В голосе его зазвучали мечтательные нотки:
— Мне кажется… Нет, я уверен — смерть в бою не страшна. Я, ей-богу, поклялся бы, что приму свою погибель от пули на передовой, и не дрогну, и об этой минуте не пожалею, лишь бы не помирать со связанными руками.
Щеки его задергались, нервно заморгал правый глаз.

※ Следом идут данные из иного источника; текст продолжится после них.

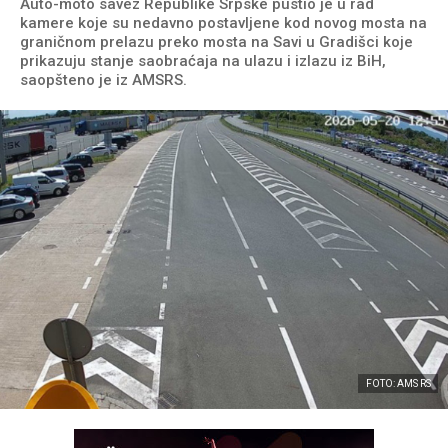
Auto-moto savez Republike Srpske pustio je u rad
kamere koje su nedavno postavljene kod novog mosta na
graničnom prelazu preko mosta na Savi u Gradišci koje
prikazuju stanje saobraćaja na ulazu i izlazu iz BiH,
saopšteno je iz AMSRS.
FOTO: AMS RS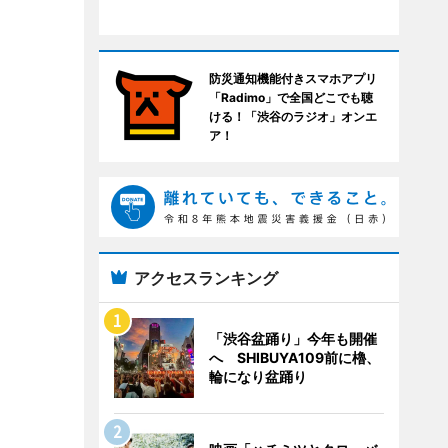
防災通知機能付きスマホアプリ
「Radimo」で全国どこでも聴
ける！「渋谷のラジオ」オンエ
ア！
アクセスランキング
「渋谷盆踊り」今年も開催
へ SHIBUYA109前に櫓、
輪になり盆踊り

Русевич неожиданно засмеялся; этот смех прозвучал нелепо, однако он смеялся все громче, и заключенные с опасением смотрели на него. Наконец Николай успокоился, поджал под себя ноги и, прикоснувшись рукой к плечу Климко, сказал:
— Глянул, как ты моргаешь, и вспомнилась мне одна смешная история. Но дай-ка сначала взглянуть на наш «номер-люкс». Удивительная роскошь! Только почему же нет мебели? Ах да, на день нары убираются, и обитатели этого отеля вынуждены сидеть на цементном полу. Сколько же нас здесь? Человек тридцать? А люкс, мне кажется, предназначен для двух. Ничего не поделаешь — жилищный кризис, а вернее сказать: кризис жизни…
Только теперь он заметил, какой интерес вызвало у заключенных его появление. Это не было любопытство к знаменитому спортсмену — ужас, растерянность и глубокую жалость к себе прочитал он на лицах узников. Все заключенные были киевлянами — они отлично знали свою команду, особенно Русевича, и встреча с ним в гестаповском застенке особенно потрясла их. Кто-то предложил ему моток бинта; бледный веснушчатый паренек сунул ему в руку припрятанный сухарь; кто-то поднес кружку воды. Это участие близких и незнакомых друзей и тронуло и смутно встревожило Русевича: неужели он выглядел таким жалким? Однако он не терпел жалости к себе — он считал ее оскорбительной. Если уж так сложилась судьба, что он выставлен на показ изуродованным и страшным, не уныние, не безысходность должен он принести в эту горькую семью, — нет, искру надежды и уверенности вопреки всему.